3
votes

I have a DocumentDB instance with about 4,000 documents. I just configured Azure Search to search and index it. This worked fine at first. Yesterday I updated the documents and indexed fields along with one UDF to index a complex field. Now the indexer is reporting that DocumentDB is reporting RequestRateTooLargeException. The docs on that error suggest throttling calls but it seems like Search would need to do that. Is there a workaround?

1

1 Answers

1
votes

Azure Search code uses DocumentDb client SDK, which retries internally with the appropriate timeout when it encounters RequestRateTooLarge error. However, this only works if there're no other clients using the same DocumentDb collection concurrently. Check if you have other concurrent users of the collection; if so, consider adding capacity to the collection.

This could also happen because, due to some other issue with the data, DocumentDb indexer isn't able to make forward progress - then it will retry on the same data and may potentially encounter the same data problem again, akin a poison message. If you observe that a specific document (or a small number of documents) cause indexing problem, you can choose to ignore them. I'm pasting an excerpt from the documentation we're about to publish:

Tolerating occasional indexing failures

By default, an Azure Search indexer stops indexing as soon as even as single document fails to be indexed. Depending on your scenario, you can choose to tolerate some failures (for example, if you repeatedly re-index your entire datasource). Azure Search provides two indexer parameters to fine- tune this behavior:

  • maxFailedItems: The number of items that can fail indexing before an indexer execution is considered as failure. Default is 0.
  • maxFailedItemsPerBatch: The number of items that can fail indexing in a single batch before an indexer execution is considered as failure. Default is 0.

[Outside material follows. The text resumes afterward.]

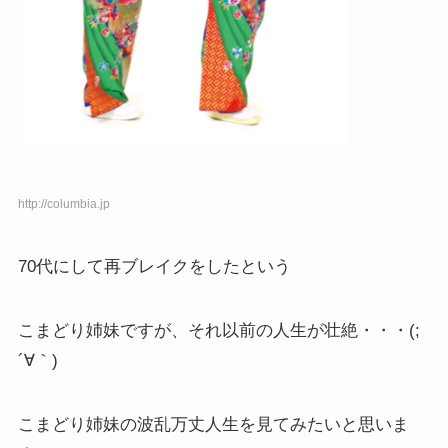
http://columbia.jp
70代にして再ブレイクをしたという
こまどり姉妹ですが、それ以前の人生が壮絶・・・(;
´∀｀)
こまどり姉妹の波乱万丈人生を見てみたいと思いま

You can change these values at any time by specifying one or both of these parameters when creating or updating your indexer:

PUT https://service.search.windows.net/indexers/myindexer?api-version=[api-version]
Content-Type: application/json
api-key: [admin key]
    {
        "dataSourceName" : "mydatasource",
        "targetIndexName" : "myindex",
        "parameters" : { "maxFailedItems" : 10, "maxFailedItemsPerBatch" : 5 }
    }

Even if you choose to tolerate some failures, information about which documents failed is returned by the Get Indexer Status API.